Primary Care
PAYMENT: When the Uninsured Become Insured, Who Will Care For Them?
Dr. Benjamin Brewer, in his Wall Street Journal column (subscription, or read a summary in the Wall Street Journal health blog) wonders: who will take care of the 47 million uninsured in a system that already undervalues family medicine and primary care?
We would suggest that the uninsured are getting care – not enough care, too- late care, expensive emergency room care instead of more appropriate and cost-effective primary care. But Dr. Brewer’s central point is correct. Our system gives short shrift to primary care and is chockfull of incentives for fragmented specialization. In the health care system we envision for the future, primary care doctors (internists, family doctors, pediatricians, geriatricians, perhaps for some women OB/GYNs) would play an elevated role in coordinating patient care. And they would be paid for doing it well.
QUALITY: Missed and Delayed Diagnoses
Apologies for the irony of blogging about a two-year old journal article titled "MIssed and Delayed Diagnoses" but Paul Levy on his "Running a Hospital" blog recently brought it to our attention. The study adds to the mounting evidence that the way our $2 trillion system tilts toward highly paid specialists versus primary care doctors may be hazardous to our health.

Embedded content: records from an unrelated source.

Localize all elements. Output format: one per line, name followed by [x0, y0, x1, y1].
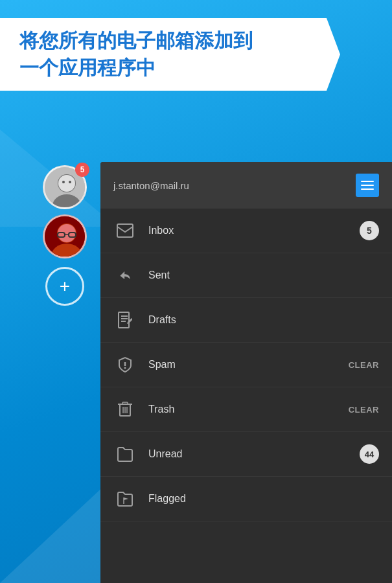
drafts-label: Drafts	[148, 314, 379, 326]
header-line1: 将您所有的电子邮箱添加到	[19, 30, 253, 51]
sent-label: Sent	[148, 269, 379, 281]
menu-panel: j.stanton@mail.ru Inbox 5	[100, 162, 392, 583]
svg-rect-13	[117, 224, 133, 237]
svg-rect-22	[122, 402, 128, 404]
drafts-icon	[113, 308, 137, 332]
header-line2: 一个应用程序中	[19, 57, 156, 78]
add-account-button[interactable]: +	[45, 267, 84, 306]
svg-point-5	[69, 181, 71, 183]
svg-point-4	[62, 181, 65, 183]
hamburger-button[interactable]	[356, 174, 379, 197]
trash-clear-button[interactable]: CLEAR	[349, 405, 379, 415]
account-email: j.stanton@mail.ru	[113, 180, 189, 191]
trash-label: Trash	[148, 404, 349, 415]
unread-badge: 44	[360, 444, 379, 464]
inbox-badge: 5	[360, 221, 379, 240]
menu-item-drafts[interactable]: Drafts	[100, 298, 392, 343]
inbox-icon	[113, 219, 137, 242]
menu-item-sent[interactable]: Sent	[100, 253, 392, 298]
sent-icon	[113, 264, 137, 287]
hamburger-line-3	[361, 189, 374, 190]
trash-icon	[113, 398, 137, 421]
account1-badge: 5	[75, 163, 89, 177]
flagged-icon	[113, 487, 137, 510]
account1-container[interactable]: 5	[43, 165, 87, 209]
unread-icon	[113, 442, 137, 466]
spam-icon	[113, 353, 137, 376]
menu-item-unread[interactable]: Unread 44	[100, 432, 392, 477]
menu-item-flagged[interactable]: Flagged	[100, 477, 392, 521]
account2-container[interactable]	[43, 214, 87, 258]
inbox-label: Inbox	[148, 225, 360, 236]
hamburger-line-1	[361, 181, 374, 182]
add-account-icon: +	[60, 276, 70, 297]
menu-item-trash[interactable]: Trash CLEAR	[100, 387, 392, 432]
unread-label: Unread	[148, 448, 360, 460]
menu-header: j.stanton@mail.ru	[100, 162, 392, 209]
spam-clear-button[interactable]: CLEAR	[349, 360, 379, 370]
header-banner: 将您所有的电子邮箱添加到 一个应用程序中	[0, 18, 340, 91]
main-panel: 5 + j.stan	[29, 162, 392, 583]
menu-item-inbox[interactable]: Inbox 5	[100, 209, 392, 253]
hamburger-line-2	[361, 185, 374, 186]
svg-rect-14	[119, 312, 129, 328]
avatar-sidebar: 5 +	[29, 162, 100, 583]
account2-avatar[interactable]	[43, 214, 87, 258]
svg-point-3	[58, 175, 75, 192]
header-chinese-text: 将您所有的电子邮箱添加到 一个应用程序中	[19, 27, 321, 82]
svg-point-19	[124, 367, 126, 369]
spam-label: Spam	[148, 359, 349, 371]
menu-item-spam[interactable]: Spam CLEAR	[100, 343, 392, 387]
flagged-label: Flagged	[148, 493, 379, 505]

Levy points out the 2006 Annals of Internal Medicine study ("Missed and Delayed Diagnoses in the Ambulatory Setting: A Study of Closed Malpractice Claims" by Dr. Tejal K. Gandhi, et al.) about diagnostic errors that harmed patients—or contributed to their deaths. Common errors included not ordering the right tests or not interpreting tests correctly, not providing follow-up, or not doing a thorough enough physical exam. Sounds shocking until you remember that primary care physicians have 20 minutes or so with a patient.